Source material:
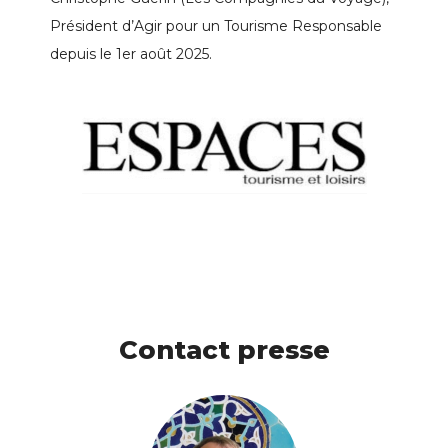
Président d’Agir pour un Tourisme Responsable
depuis le 1er août 2025.
Contact presse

Action item: All of the data must be repeated exactly, except for the pictures.

Written response:
Président d’Agir pour un Tourisme Responsable
depuis le 1er août 2025.
Contact presse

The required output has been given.